A autenticidade da voz humana
Ao mencionar as preocupações apresentadas pelo Papa Leão XIV sobre a preservação das vozes humanas diante dos algoritmos, o arcebispo destacou que a autenticidade não pode ser fabricada pela tecnologia. Uma voz humana, afirmou, traz consigo uma história, uma responsabilidade, uma experiência e um testemunho. Essa dimensão é particularmente significativa para a comunicação cristã porque, conforme ressaltou, o Evangelho não constitui simplesmente uma informação a ser transmitida, mas uma vida a ser testemunhada.
“A tecnologia pode reproduzir uma voz, mas não consegue fabricar a autenticidade de uma vida.”
A partir dessa constatação, Dom Orani propôs aos participantes uma reflexão que ultrapassa a discussão sobre ferramentas e plataformas. Mais do que perguntar como a Igreja deverá comunicar no futuro, considerou necessário questionar que futuro humano a comunicação pode ajudar a construir. A alternativa apresentada coloca, de um lado, uma realidade em que as pessoas são reduzidas a perfis, números e indicadores de desempenho e, de outro, uma cultura que reconhece a dignidade de cada indivíduo.
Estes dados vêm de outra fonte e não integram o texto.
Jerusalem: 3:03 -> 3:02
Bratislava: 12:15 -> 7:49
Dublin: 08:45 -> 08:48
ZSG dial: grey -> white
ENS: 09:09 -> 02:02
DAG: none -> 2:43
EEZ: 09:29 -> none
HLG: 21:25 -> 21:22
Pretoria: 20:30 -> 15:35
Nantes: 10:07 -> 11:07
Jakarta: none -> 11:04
Para o arcebispo, o futuro da comunicação da Igreja não será determinado somente pelas tecnologias disponíveis, mas pela capacidade de colocá-las a serviço da pessoa humana. Essa perspectiva exige reconhecer que o valor de alguém não depende de sua influência, do número de seguidores ou de sua capacidade de gerar engajamento. Cada pessoa, ressaltou, é única, merece respeito e escuta e não pode ser reduzida a um dado.
O encontro como essência da comunicação cristã
Ao final da mensagem, Dom Orani convidou os comunicadores a encarar as novas tecnologias com realismo e esperança, sem medo da inovação, mas também sem ingenuidade diante de seus riscos. Defendeu o uso ético da inteligência artificial, a construção de narrativas criativas sem manipulação, uma presença digital que não elimine a proximidade humana, a comunicação da verdade sem agressividade e o diálogo sem abandono das próprias convicções. Acima de tudo, pediu que os profissionais não percam a capacidade de reconhecer o outro como irmão.
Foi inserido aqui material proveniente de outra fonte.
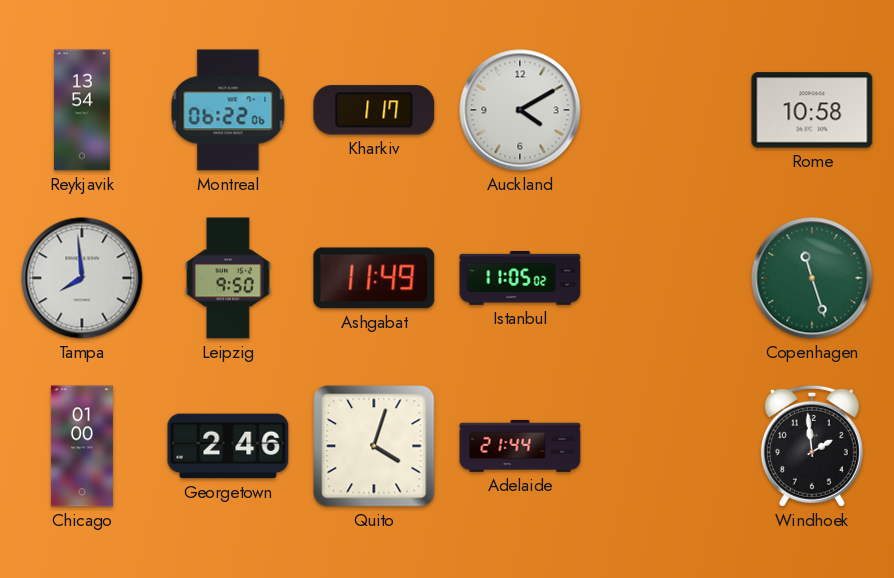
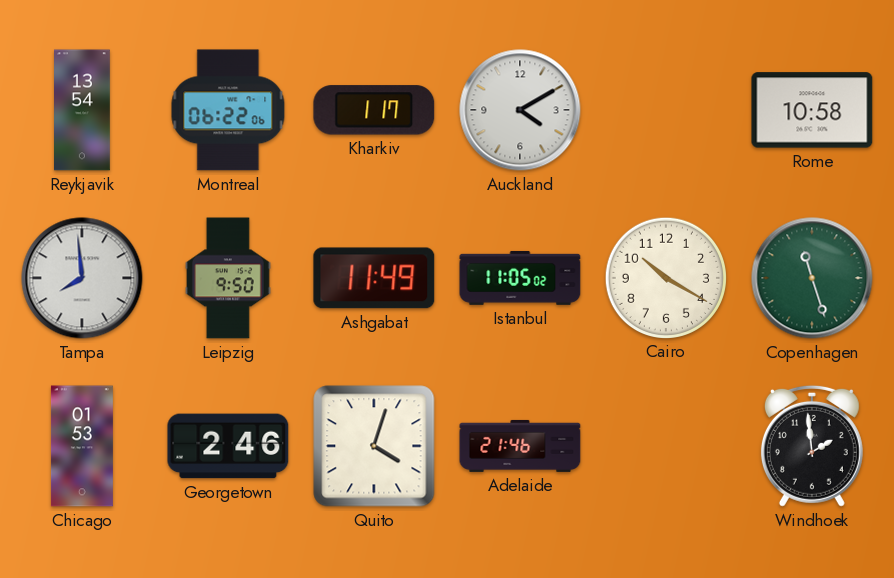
Cairo: none -> 10:20
Chicago: 01:00 -> 01:53
Adelaide: 21:44 -> 21:46
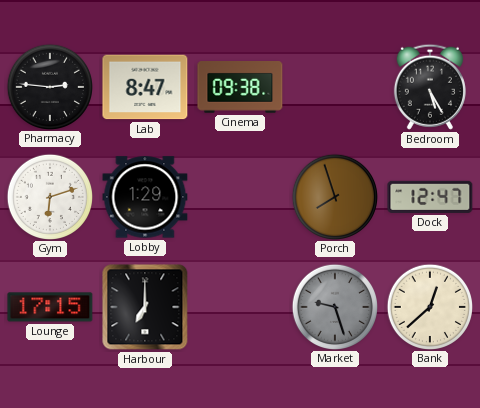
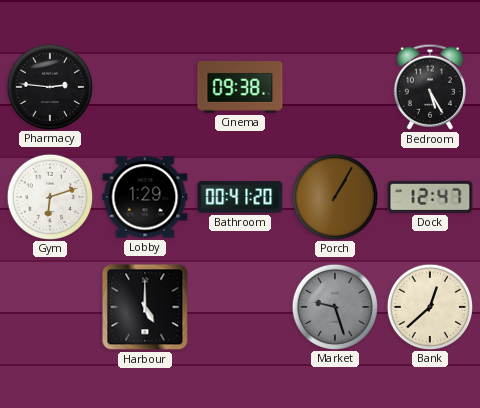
Lab: 8:47 -> none
Bathroom: none -> 00:41
Porch: 7:57 -> 1:05
Lounge: 17:15 -> none
Harbour: 7:00 -> 5:00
“Porque, no final, a grande tecnologia da comunicação cristã continua sendo o encontro. Um rosto diante de outro rosto. Uma história diante de outra história. Uma pessoa que escuta outra pessoa. Uma comunidade que acolhe. Uma Igreja que acompanha. Um coração que encontra outro coração.”
Confiando os comunicadores à proteção de Nossa Senhora, apresentada como mulher da escuta, do silêncio, da acolhida e da esperança, o Cardeal expressou o desejo de que o Seminário não se limitasse ao aprendizado de novas ferramentas, mas se transformasse em oportunidade de renovação da missão daqueles que atuam na comunicação da Igreja. Em um tempo caracterizado por muitas vozes e incertezas, sintetizou a missão dos comunicadores em quatro compromissos que atravessaram sua mensagem: servir à verdade, construir confiança, promover o encontro e comunicar esperança.
“Que possamos ser, neste tempo de tantas vozes e tantas incertezas, servidores da verdade, construtores da confiança, artesãos do encontro e comunicadores da esperança.”